Il tavolo di confronto è stato convocato per mercoledì 19 dicembre alle ore 12 nella sede di Rfi, a Bari.
Ne faranno parte il direttore commerciale e dell’esercizio rete della direttrice adriatica di Rfi, Paolo Pallotta, l’amministratore delegato della Ferrosud, Vito Dimichele, il commissario del Consorzio, Gaetano Santarsia e il direttore generale del Csi, Rocco Dichio.
Nel corso della discussione si cercherà di individuare delle soluzioni che portino alla riapertura al transito dei convogli ferroviari sulla tratta, che Rfi ha chiuso recentemente perché non rispondente agli standard di sicurezza necessari. L’obiettivo è quello di scongiurare il blocco della produzione dello stabilimento Ferrosud e permettere all’azienda di continuare a lavorare evitando ripercussioni anche occupazionali.

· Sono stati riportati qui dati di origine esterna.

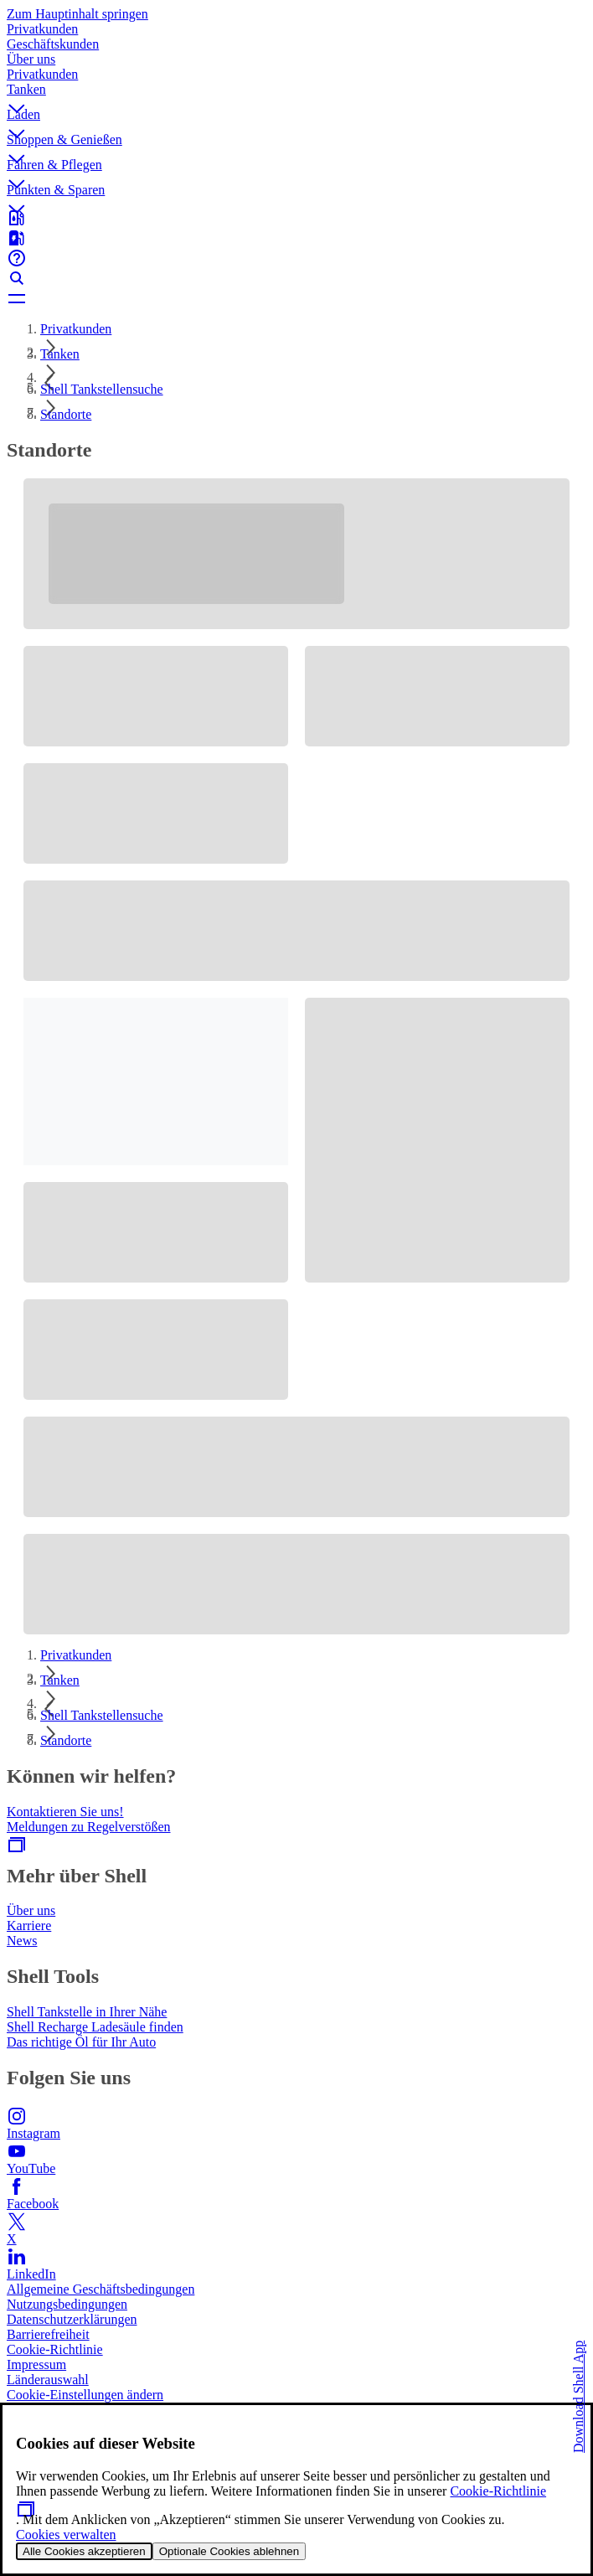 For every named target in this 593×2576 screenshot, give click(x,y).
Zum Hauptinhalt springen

“Dopo la notizia della chiusura del raccordo – ha detto il commissario del Csi, Gaetano Santarsia – il Consorzio si è subito attivato per organizzare un confronto urgente tra le parti ed evitare così ulteriori irrigidimenti che non giovano a nessuno in questa fase. Visto l’ottimo rapporto che si è instaurato con il direttore di Rfi, Paolo Pallotta, e d’accordo con l’assessore alla Formazione e Lavoro della Regione, Vincenzo Viti, siamo riusciti ad ottenere questo tavolo a Bari e siamo fiduciosi di trovare in quella sede una soluzione tampone che ci consenta di superare l’emergenza, fermi restando gli impegni per la messa in sicurezza definitiva del raccordo che Regione Basilicata e Consorzio industriale stanno già pianificando”.